■ Your instructions: Whenever the word "oder" turns up in a line of the data below, copy that line.

■ Saved data entries:
###
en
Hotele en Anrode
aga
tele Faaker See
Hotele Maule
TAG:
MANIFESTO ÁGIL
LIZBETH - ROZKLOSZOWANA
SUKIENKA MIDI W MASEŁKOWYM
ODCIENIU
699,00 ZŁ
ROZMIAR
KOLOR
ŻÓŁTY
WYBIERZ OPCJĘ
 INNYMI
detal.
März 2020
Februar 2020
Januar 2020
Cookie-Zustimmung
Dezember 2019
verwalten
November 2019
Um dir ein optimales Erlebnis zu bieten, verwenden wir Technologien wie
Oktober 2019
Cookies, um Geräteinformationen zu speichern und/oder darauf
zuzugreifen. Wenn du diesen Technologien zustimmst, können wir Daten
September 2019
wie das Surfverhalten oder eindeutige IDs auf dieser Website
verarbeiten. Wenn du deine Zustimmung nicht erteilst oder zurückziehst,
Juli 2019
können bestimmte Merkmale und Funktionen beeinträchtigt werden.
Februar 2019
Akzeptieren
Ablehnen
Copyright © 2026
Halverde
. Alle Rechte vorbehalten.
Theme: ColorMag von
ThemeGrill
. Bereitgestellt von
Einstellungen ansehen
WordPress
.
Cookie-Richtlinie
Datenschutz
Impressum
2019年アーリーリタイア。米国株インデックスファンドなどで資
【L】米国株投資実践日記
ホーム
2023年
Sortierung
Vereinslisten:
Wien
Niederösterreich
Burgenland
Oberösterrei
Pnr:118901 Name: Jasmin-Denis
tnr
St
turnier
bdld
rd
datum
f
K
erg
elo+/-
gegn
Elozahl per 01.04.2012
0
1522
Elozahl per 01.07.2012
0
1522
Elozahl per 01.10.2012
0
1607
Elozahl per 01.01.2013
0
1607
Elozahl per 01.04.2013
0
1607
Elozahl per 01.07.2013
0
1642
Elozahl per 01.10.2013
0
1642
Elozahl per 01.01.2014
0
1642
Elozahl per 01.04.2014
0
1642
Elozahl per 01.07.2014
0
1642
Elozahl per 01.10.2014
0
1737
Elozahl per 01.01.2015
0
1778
###
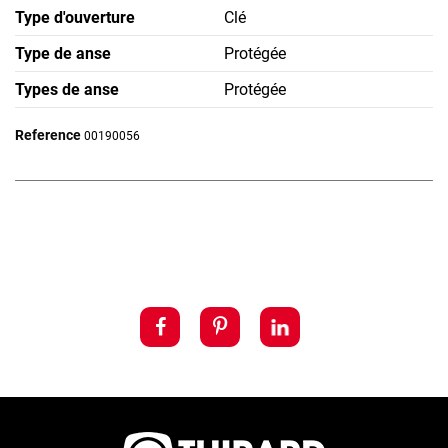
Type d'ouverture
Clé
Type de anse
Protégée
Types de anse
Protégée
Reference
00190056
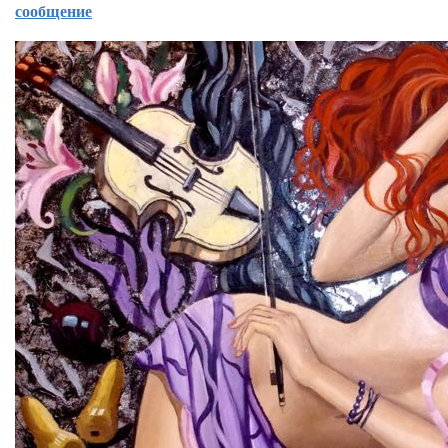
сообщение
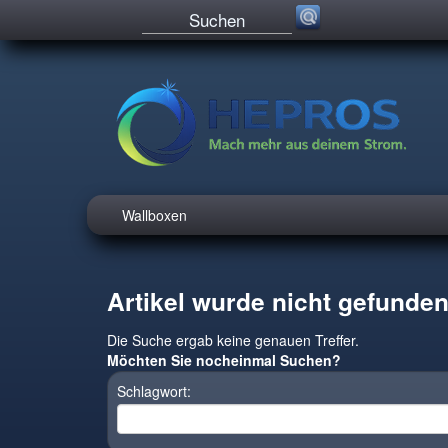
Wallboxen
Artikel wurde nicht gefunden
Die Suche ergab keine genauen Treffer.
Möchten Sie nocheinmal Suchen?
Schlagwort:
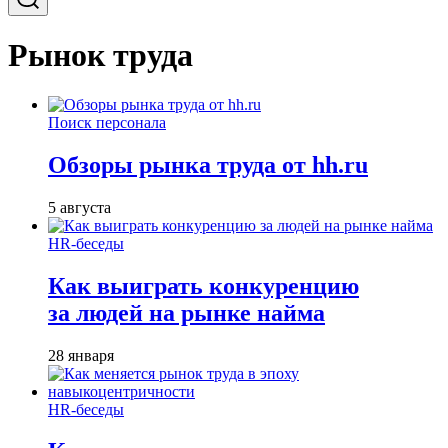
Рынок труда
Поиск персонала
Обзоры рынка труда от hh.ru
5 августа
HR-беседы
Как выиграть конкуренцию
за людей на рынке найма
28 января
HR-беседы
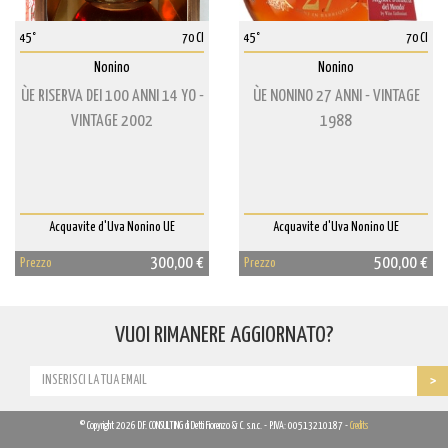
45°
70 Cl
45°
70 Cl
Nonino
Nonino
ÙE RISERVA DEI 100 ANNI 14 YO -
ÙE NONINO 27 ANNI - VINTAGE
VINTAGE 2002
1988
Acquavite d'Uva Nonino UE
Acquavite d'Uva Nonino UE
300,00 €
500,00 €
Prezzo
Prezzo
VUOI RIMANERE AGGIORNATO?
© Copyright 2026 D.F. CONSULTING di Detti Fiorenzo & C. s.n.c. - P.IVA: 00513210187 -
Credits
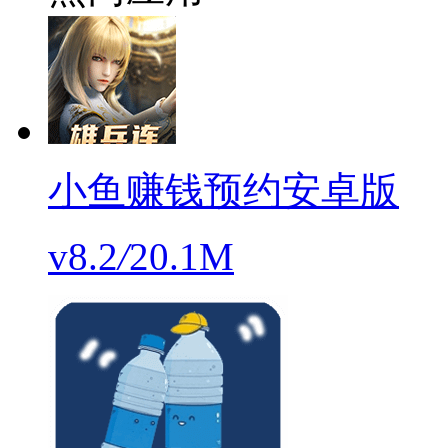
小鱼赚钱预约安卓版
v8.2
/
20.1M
###
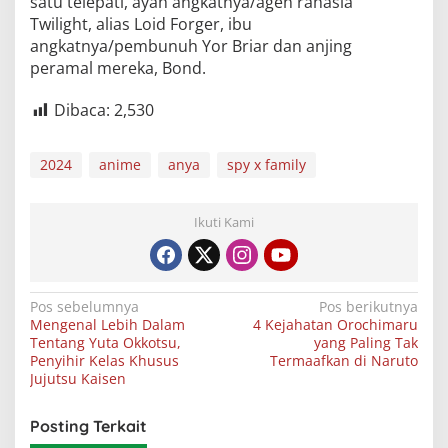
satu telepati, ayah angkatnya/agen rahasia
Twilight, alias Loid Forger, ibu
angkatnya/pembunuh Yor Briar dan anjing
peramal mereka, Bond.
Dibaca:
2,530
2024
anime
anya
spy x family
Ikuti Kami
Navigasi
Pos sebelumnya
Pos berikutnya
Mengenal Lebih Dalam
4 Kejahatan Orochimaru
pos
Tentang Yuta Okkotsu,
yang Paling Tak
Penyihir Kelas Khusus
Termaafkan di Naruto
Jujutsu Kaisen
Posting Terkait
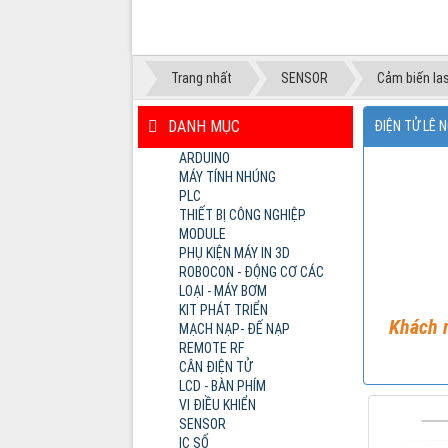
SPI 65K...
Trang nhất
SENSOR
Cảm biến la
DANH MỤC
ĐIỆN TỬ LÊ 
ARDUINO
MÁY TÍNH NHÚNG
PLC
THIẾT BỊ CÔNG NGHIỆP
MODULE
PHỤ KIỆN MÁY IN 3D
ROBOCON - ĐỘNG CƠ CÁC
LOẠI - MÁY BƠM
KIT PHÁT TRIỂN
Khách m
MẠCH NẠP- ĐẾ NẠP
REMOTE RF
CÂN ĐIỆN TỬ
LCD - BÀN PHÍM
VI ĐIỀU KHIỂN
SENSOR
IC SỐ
###
■ Exercise result:
Cookies, um Geräteinformationen zu speichern und/oder darauf
wie das Surfverhalten oder eindeutige IDs auf dieser Website
verarbeiten. Wenn du deine Zustimmung nicht erteilst oder zurückziehst,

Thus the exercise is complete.